MOCOA, Colombia (Reuters) – Scores of decomposing cadavers were being released for burial on Monday as rescuers continued to search for victims of weekend flooding and landslides that devastated a city in southern Colombia, killing at least 273 people.
Desperate families queued for blocks in the heat to search a morgue for loved ones who died when several rivers burst their banks in the early hours of Saturday, sending water, mud and debris crashing down streets and into houses as people slept.
Bodies wrapped in white sheets lay on the concrete floor of the morgue as officials sought to bury them as soon as possible to avoid the spread of disease. The government has begun vaccination against infection.
“Please speed up delivery of the bodies because they are decomposing,” said Yadira Andrea Munoz, a 45-year-old housewife who expected to receive the remains of two relatives who died in the tragedy.
But officials asked for families to be patient.
“We don’t want bodies to be delivered wrongly,” said Carlos Eduardo Valdes, head of the forensic science institute.
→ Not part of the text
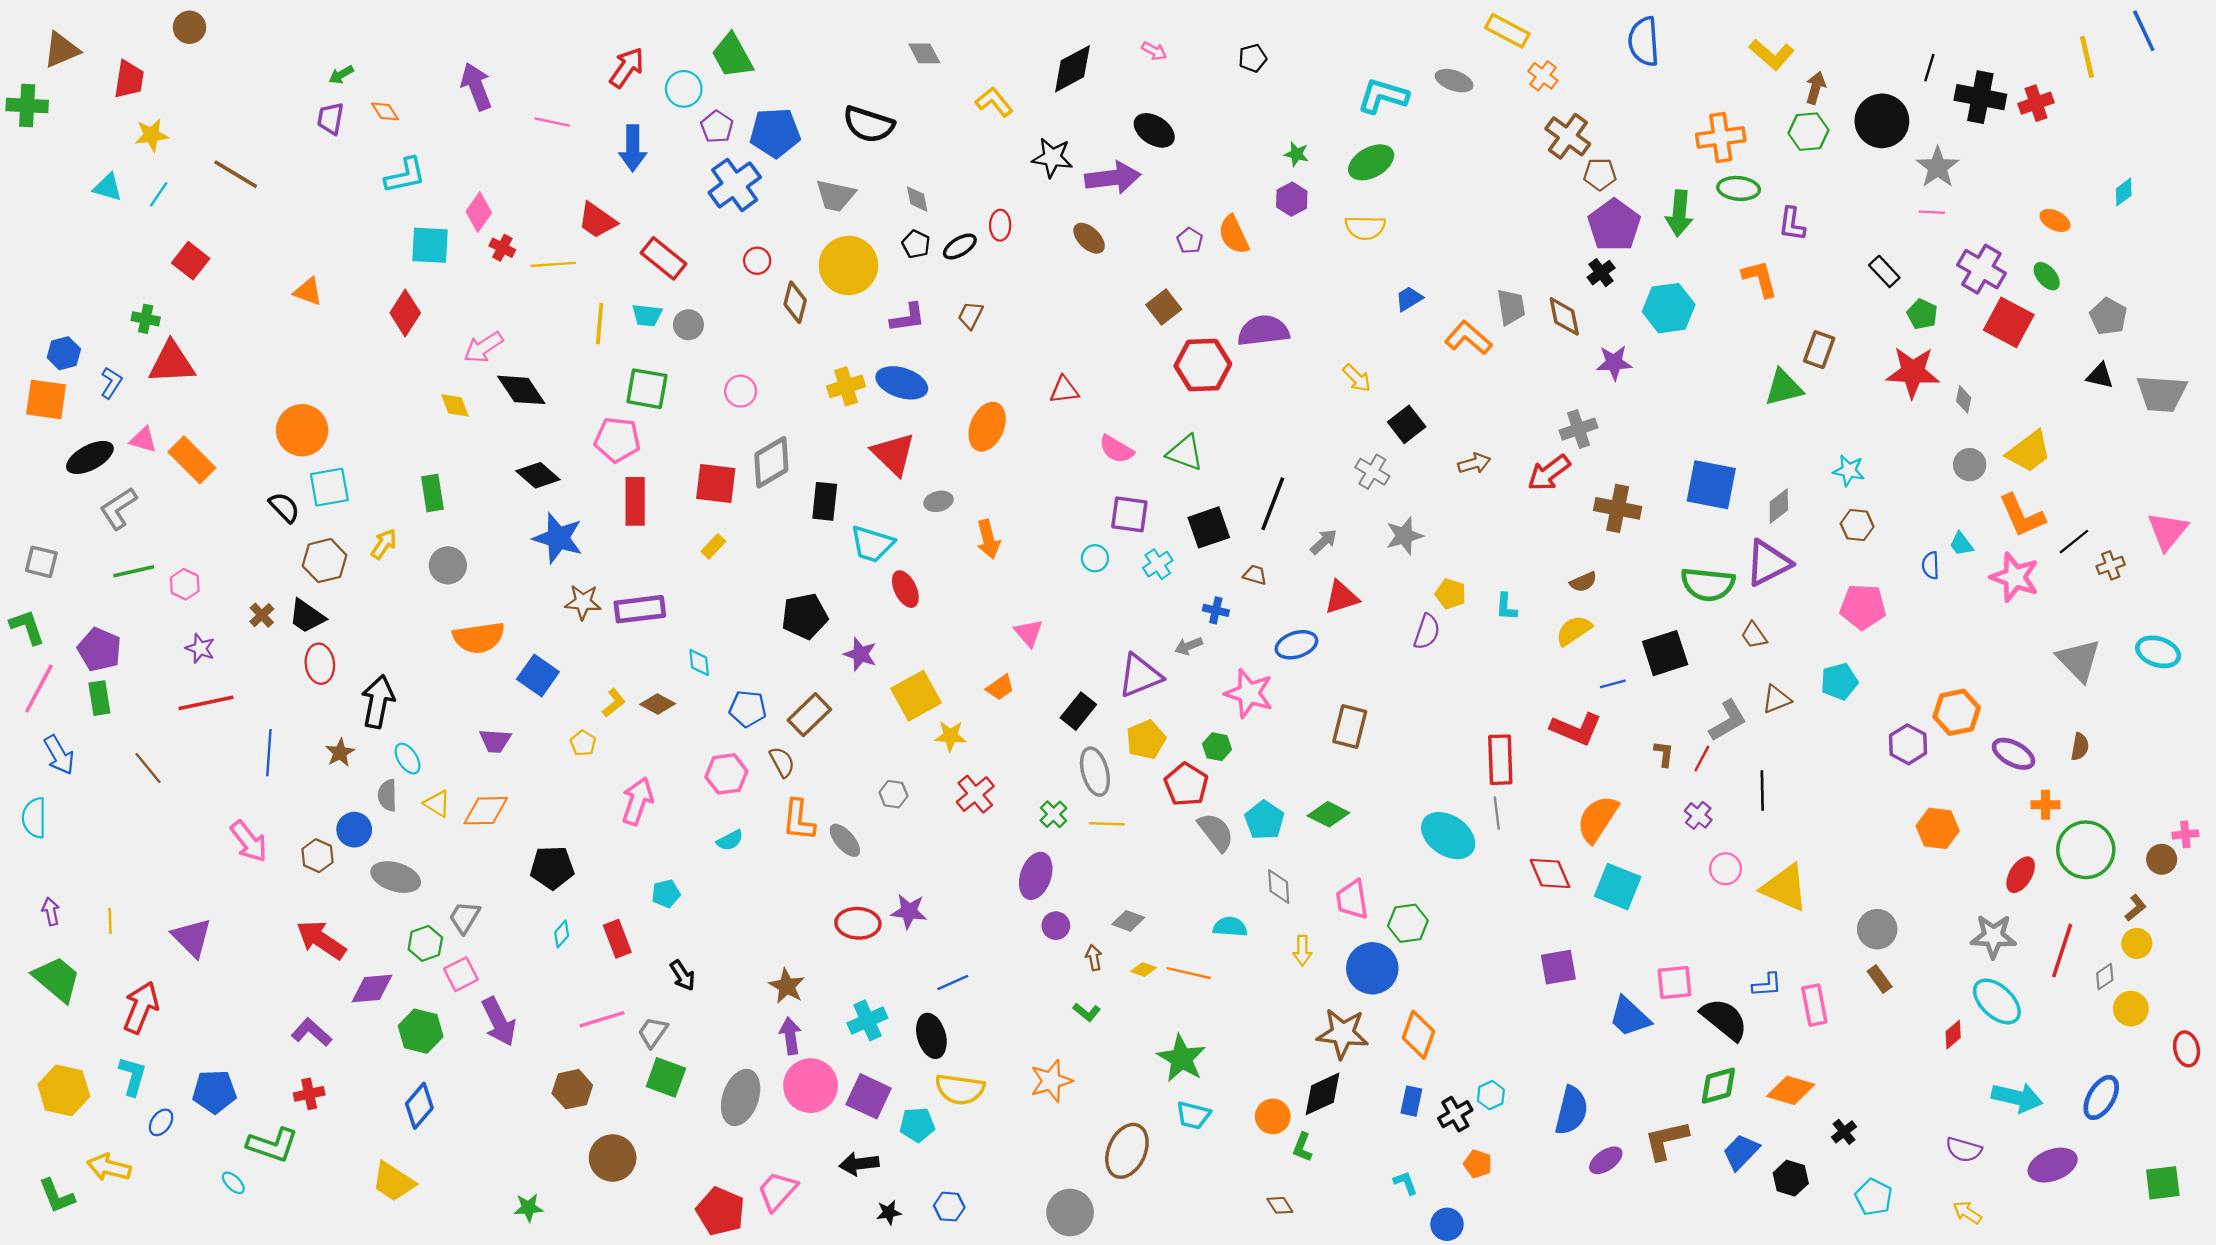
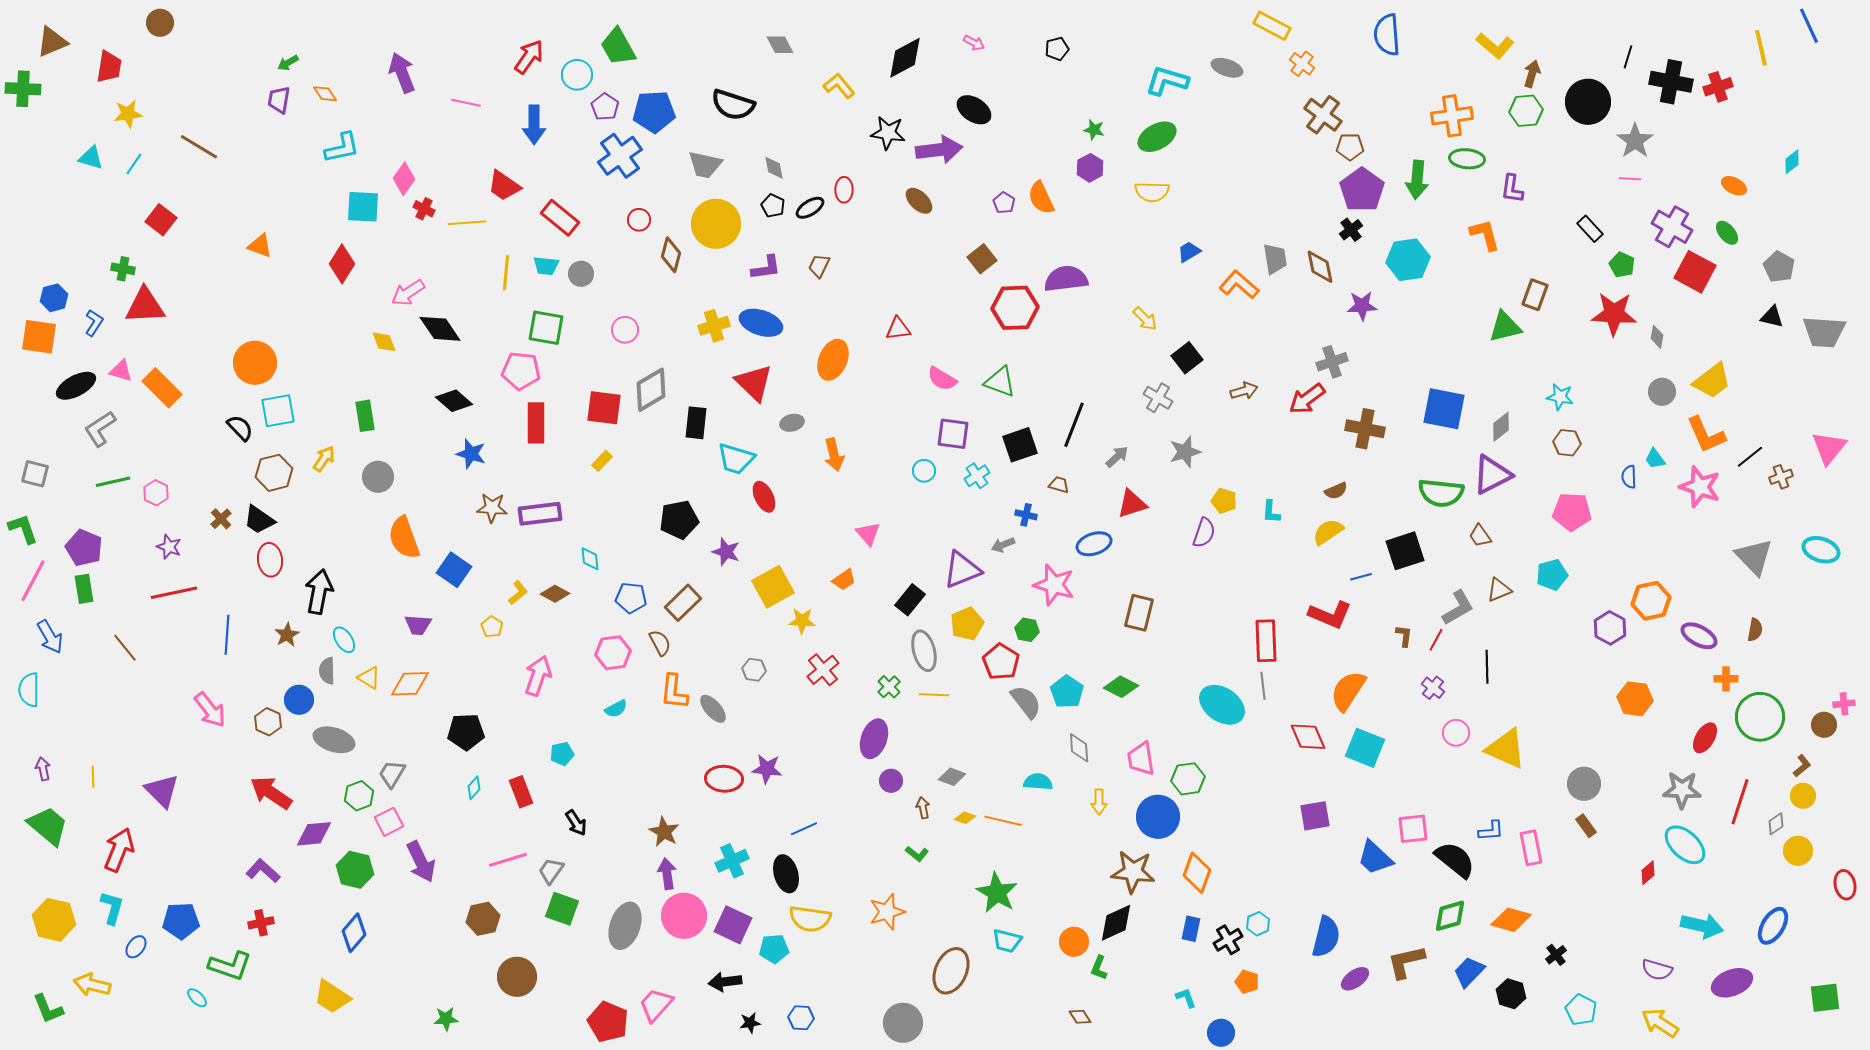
blue star: (558, 538) -> (471, 454), size x0.7
orange semicircle: (479, 638) -> (404, 538), turned 78
yellow arrow: (1967, 1212) -> (1660, 1023), size x1.5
The death toll has ticked up during the day as rescuers searched with dogs and machinery in the mud-choked rubble.
Many families in Mocoa have spent days and nights digging through the debris with their hands despite a lack of food, clean water and electricity.
President Juan Manuel Santos, who made a third visit to the area on Monday, blamed climate change for the disaster, saying Mocoa had received one-third of its usual monthly rain in just one night, causing the rivers to burst their banks.
Others said deforestation in surrounding mountains meant there were few trees to prevent water washing down bare slopes.
More than 500 people were staying in emergency housing and social services had helped 10 lost children find their parents. As many as 43 children were killed.
Families of the dead will receive about $6,400 in aid and the government will cover hospital and funeral costs.
Even in a country where heavy rains, a mountainous landscape and informal construction combine to make landslides a common occurrence, the scale of the Mocoa disaster was daunting compared with recent tragedies, including a 2015 landslide that killed nearly 100 people.
Colombia’s deadliest landslide, the 1985 Armero disaster, killed more than 20,000 people.
Santos urged Colombians to take precautions against flooding and continued rains.
Flooding in Peru last month killed more than 100 people and destroyed infrastructure.